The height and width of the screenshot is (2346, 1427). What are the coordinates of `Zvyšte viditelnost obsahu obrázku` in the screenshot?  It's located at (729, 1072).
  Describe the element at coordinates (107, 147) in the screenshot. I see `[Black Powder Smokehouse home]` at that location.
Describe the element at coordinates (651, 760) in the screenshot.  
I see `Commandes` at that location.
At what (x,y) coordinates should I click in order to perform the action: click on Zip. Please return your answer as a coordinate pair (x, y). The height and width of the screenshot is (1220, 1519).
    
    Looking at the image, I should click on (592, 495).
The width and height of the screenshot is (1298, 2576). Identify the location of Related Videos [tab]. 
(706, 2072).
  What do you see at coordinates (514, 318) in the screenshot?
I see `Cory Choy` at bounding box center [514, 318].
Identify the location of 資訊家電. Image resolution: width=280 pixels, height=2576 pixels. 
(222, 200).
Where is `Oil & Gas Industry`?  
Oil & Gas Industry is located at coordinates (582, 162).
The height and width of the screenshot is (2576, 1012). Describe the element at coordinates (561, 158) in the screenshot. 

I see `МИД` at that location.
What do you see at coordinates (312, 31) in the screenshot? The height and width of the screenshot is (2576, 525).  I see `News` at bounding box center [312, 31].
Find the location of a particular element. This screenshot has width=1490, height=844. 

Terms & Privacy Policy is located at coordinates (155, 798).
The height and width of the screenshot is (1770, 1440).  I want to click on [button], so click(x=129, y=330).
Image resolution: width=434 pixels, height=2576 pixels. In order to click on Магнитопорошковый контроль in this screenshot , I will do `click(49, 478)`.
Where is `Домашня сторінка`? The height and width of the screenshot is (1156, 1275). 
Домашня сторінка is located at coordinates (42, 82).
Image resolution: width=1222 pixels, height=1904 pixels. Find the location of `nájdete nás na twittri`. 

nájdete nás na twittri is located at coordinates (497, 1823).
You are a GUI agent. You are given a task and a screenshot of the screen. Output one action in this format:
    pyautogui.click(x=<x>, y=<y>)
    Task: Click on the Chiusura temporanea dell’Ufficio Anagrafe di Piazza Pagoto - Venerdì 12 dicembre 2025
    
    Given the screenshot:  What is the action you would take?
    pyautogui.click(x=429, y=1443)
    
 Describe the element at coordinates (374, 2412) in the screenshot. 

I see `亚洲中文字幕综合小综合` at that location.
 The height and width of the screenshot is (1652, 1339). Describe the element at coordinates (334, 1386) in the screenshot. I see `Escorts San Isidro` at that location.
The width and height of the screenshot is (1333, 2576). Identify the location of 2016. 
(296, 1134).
⁂
An exact reproduction of the listing is needed.

The height and width of the screenshot is (2346, 1427). What are the coordinates of `Zvyšte viditelnost obsahu obrázku` in the screenshot?  It's located at (729, 1072).
  Describe the element at coordinates (107, 147) in the screenshot. I see `[Black Powder Smokehouse home]` at that location.
Describe the element at coordinates (651, 760) in the screenshot.  
I see `Commandes` at that location.
At what (x,y) coordinates should I click in order to perform the action: click on Zip. Please return your answer as a coordinate pair (x, y). The height and width of the screenshot is (1220, 1519).
    
    Looking at the image, I should click on (592, 495).
The width and height of the screenshot is (1298, 2576). Identify the location of Related Videos [tab]. 
(706, 2072).
  What do you see at coordinates (514, 318) in the screenshot?
I see `Cory Choy` at bounding box center [514, 318].
Identify the location of 資訊家電. Image resolution: width=280 pixels, height=2576 pixels. 
(222, 200).
Where is `Oil & Gas Industry`?  
Oil & Gas Industry is located at coordinates (582, 162).
The height and width of the screenshot is (2576, 1012). Describe the element at coordinates (561, 158) in the screenshot. 

I see `МИД` at that location.
What do you see at coordinates (312, 31) in the screenshot? The height and width of the screenshot is (2576, 525).  I see `News` at bounding box center [312, 31].
Find the location of a particular element. This screenshot has width=1490, height=844. 

Terms & Privacy Policy is located at coordinates (155, 798).
The height and width of the screenshot is (1770, 1440).  I want to click on [button], so click(x=129, y=330).
Image resolution: width=434 pixels, height=2576 pixels. In order to click on Магнитопорошковый контроль in this screenshot , I will do `click(49, 478)`.
Where is `Домашня сторінка`? The height and width of the screenshot is (1156, 1275). 
Домашня сторінка is located at coordinates (42, 82).
Image resolution: width=1222 pixels, height=1904 pixels. Find the location of `nájdete nás na twittri`. 

nájdete nás na twittri is located at coordinates (497, 1823).
You are a GUI agent. You are given a task and a screenshot of the screen. Output one action in this format:
    pyautogui.click(x=<x>, y=<y>)
    Task: Click on the Chiusura temporanea dell’Ufficio Anagrafe di Piazza Pagoto - Venerdì 12 dicembre 2025
    
    Given the screenshot:  What is the action you would take?
    pyautogui.click(x=429, y=1443)
    
 Describe the element at coordinates (374, 2412) in the screenshot. 

I see `亚洲中文字幕综合小综合` at that location.
 The height and width of the screenshot is (1652, 1339). Describe the element at coordinates (334, 1386) in the screenshot. I see `Escorts San Isidro` at that location.
The width and height of the screenshot is (1333, 2576). Identify the location of 2016. 
(296, 1134).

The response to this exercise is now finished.